Per- and polyfluorinated alkyl substances (PFASs) are a classification of thousands of organic molecules in which all of the hydrogen atoms on at least one methyl or methylene carbon atom are replaced by fluorine [1]. Due to this characteristic, PFASs have unique chemical and physical properties including their water and oil repelling quality, making them especially interesting for industrial usage [2]. These substances are highly stable due to the strong C-F bond which causes them to strongly resist degradation, earning them the nickname «forever chemicals». PFASs are therefore known to be extremely persistent and accumulate in humans, animals, and the environment [3]. Research into the adverse health effects of some of these substances is increasing, causing restrictions to be put on their usage and growing public interest in monitoring these compounds and their degradation products. 

Commercial applications

After the invention of PFASs in the 1930s, the first commercialized production for their end products began in the following decade [4]. The first companies to launch  products containing PFASs were DuPont (under their Teflon™ brand) in 1946 [5] and 3M (with Scotchgard™) in the 1950s [6].

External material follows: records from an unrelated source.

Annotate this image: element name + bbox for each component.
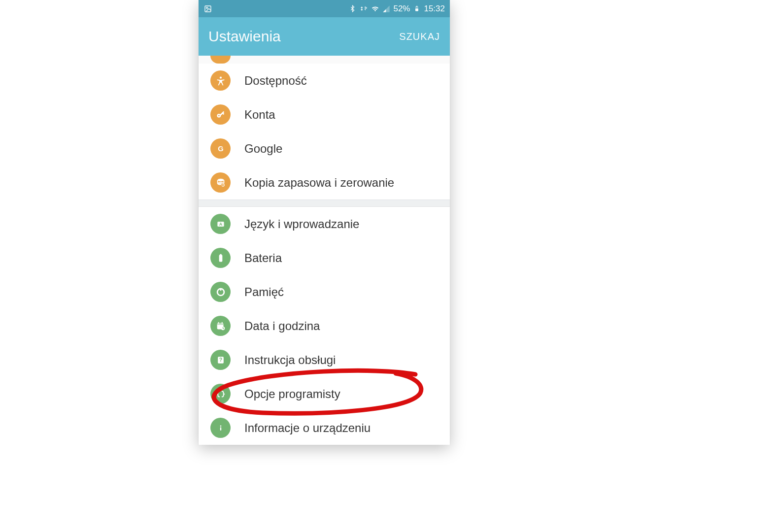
settings-item-label: Opcje programisty [244, 387, 340, 401]
keyboard-icon: A [210, 214, 231, 234]
settings-item-language[interactable]: A Język i wprowadzanie [199, 207, 450, 241]
cellular-icon [382, 4, 391, 13]
svg-rect-25 [220, 427, 221, 431]
svg-rect-19 [218, 322, 219, 324]
group-separator [199, 200, 450, 207]
search-button[interactable]: SZUKAJ [399, 31, 440, 42]
status-bar: 52% 15:32 [199, 0, 450, 17]
settings-header: Ustawienia SZUKAJ [199, 17, 450, 56]
settings-item-label: Język i wprowadzanie [244, 217, 359, 231]
settings-item-backup-reset[interactable]: Kopia zapasowa i zerowanie [199, 166, 450, 200]
settings-item-developer-options[interactable]: Opcje programisty [199, 377, 450, 411]
settings-item-google[interactable]: G Google [199, 132, 450, 166]
settings-item-accessibility[interactable]: Dostępność [199, 64, 450, 98]
info-icon [210, 418, 231, 438]
settings-item-label: Data i godzina [244, 319, 320, 333]
svg-rect-3 [415, 9, 418, 11]
battery-percent: 52% [393, 4, 410, 14]
svg-rect-15 [220, 254, 221, 255]
settings-item-storage[interactable]: Pamięć [199, 275, 450, 309]
settings-item-date-time[interactable]: Data i godzina [199, 309, 450, 343]
help-icon: ? [210, 350, 231, 370]
date-icon [210, 316, 231, 336]
svg-point-9 [217, 178, 224, 181]
settings-item-label: Instrukcja obsługi [244, 353, 336, 367]
key-icon [210, 104, 231, 125]
battery-icon [412, 4, 421, 13]
settings-item-label: Kopia zapasowa i zerowanie [244, 176, 394, 190]
battery-icon [210, 248, 231, 268]
svg-rect-4 [416, 6, 418, 7]
svg-point-24 [220, 425, 221, 427]
status-right: 52% 15:32 [348, 4, 445, 14]
svg-rect-0 [205, 6, 211, 12]
backup-icon [210, 172, 231, 193]
stage: 52% 15:32 Ustawienia SZUKAJ [0, 0, 776, 532]
settings-item-about-device[interactable]: Informacje o urządzeniu [199, 411, 450, 445]
settings-item-label: Bateria [244, 251, 282, 265]
svg-point-5 [219, 76, 221, 78]
settings-item-battery[interactable]: Bateria [199, 241, 450, 275]
settings-item-label: Informacje o urządzeniu [244, 421, 371, 435]
clock: 15:32 [424, 4, 445, 14]
dev-icon [210, 384, 231, 404]
list-item-cutoff [199, 56, 450, 64]
svg-rect-14 [219, 255, 222, 262]
settings-item-label: Google [244, 142, 282, 156]
status-left [203, 4, 212, 13]
storage-icon [210, 282, 231, 302]
bluetooth-icon [348, 4, 357, 13]
svg-point-1 [206, 7, 208, 8]
settings-group-system: A Język i wprowadzanie Bateria Pamięć [199, 207, 450, 445]
settings-group-personal: Dostępność Konta G Google [199, 64, 450, 200]
settings-item-label: Konta [244, 108, 275, 122]
accessibility-icon [210, 70, 231, 91]
settings-list[interactable]: Dostępność Konta G Google [199, 56, 450, 445]
cutoff-icon [210, 56, 231, 64]
image-icon [203, 4, 212, 13]
svg-text:A: A [219, 222, 222, 227]
settings-item-user-manual[interactable]: ? Instrukcja obsługi [199, 343, 450, 377]
svg-text:?: ? [219, 357, 222, 363]
svg-text:G: G [218, 144, 223, 152]
vibrate-icon [359, 4, 368, 13]
svg-point-7 [218, 115, 219, 116]
settings-item-label: Dostępność [244, 74, 307, 88]
settings-item-accounts[interactable]: Konta [199, 98, 450, 132]
google-icon: G [210, 138, 231, 159]
page-title: Ustawienia [208, 28, 281, 45]
svg-rect-20 [221, 322, 222, 324]
wifi-icon [371, 4, 379, 13]
settings-item-label: Pamięć [244, 285, 284, 299]
phone-screenshot: 52% 15:32 Ustawienia SZUKAJ [199, 0, 450, 444]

Aside from commercial usage in consumer products, PFASs were also widely used in aqueous film-forming foams (AFFF). These foams were created to extinguish hydrocarbon fuel-based fires, and as such were deployed to military bases, airports, oil rigs, and municipal fire departments. These locations are now potential sources of PFASs leaching into the surrounding environment [7]. Possible contamination and distribution pathways of PFASs are illustrated in Figure 1.

Figure 1. Illustration of the lifecycle of PFASs and how they can accumulate in our bodies from various sources [8].

Restriction and elimination of first generation PFASs

Since 2009, perfluorooctanesulfonic acid (PFOS) has been included in Annex B of the Stockholm Convention on Persistent Organic Pollutants (POPs). In 2019, perfluorooctanoic acid (PFOA) was added to Annex A. This restricts (Annex B) or eliminates (Annex A) their production and usage, except for specifically defined exemptions [9]. The first generation of PFASs (e.g., mainly PFOA and PFOS, Figure 2) are therefore no longer in common use. However, this does not necessarily mean that the use of per- and polyfluorinated alkyl substances has stopped completely. 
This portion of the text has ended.